Aim of the exercise – Everything from the line containing "You benefit from our years of experience." to the last line of the entries must be reproduced exactly, and nothing outside that range.
---------- Listed entries ----------
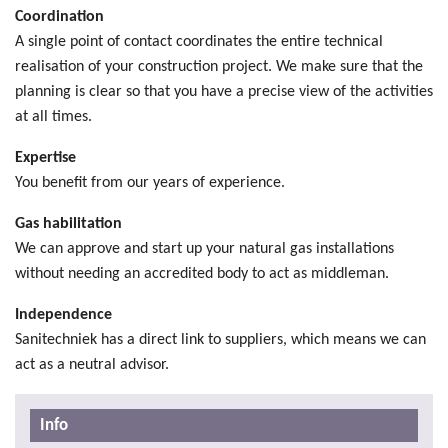
Coordination
A single point of contact coordinates the entire technical
realisation of your construction project. We make sure that the
planning is clear so that you have a precise view of the activities
at all times.
Expertise
You benefit from our years of experience.
Gas habilitation
We can approve and start up your natural gas installations
without needing an accredited body to act as middleman.
Independence
Sanitechniek has a direct link to suppliers, which means we can
act as a neutral advisor.
Info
----------
Completed exercise –
You benefit from our years of experience.
Gas habilitation
We can approve and start up your natural gas installations
without needing an accredited body to act as middleman.
Independence
Sanitechniek has a direct link to suppliers, which means we can
act as a neutral advisor.
Info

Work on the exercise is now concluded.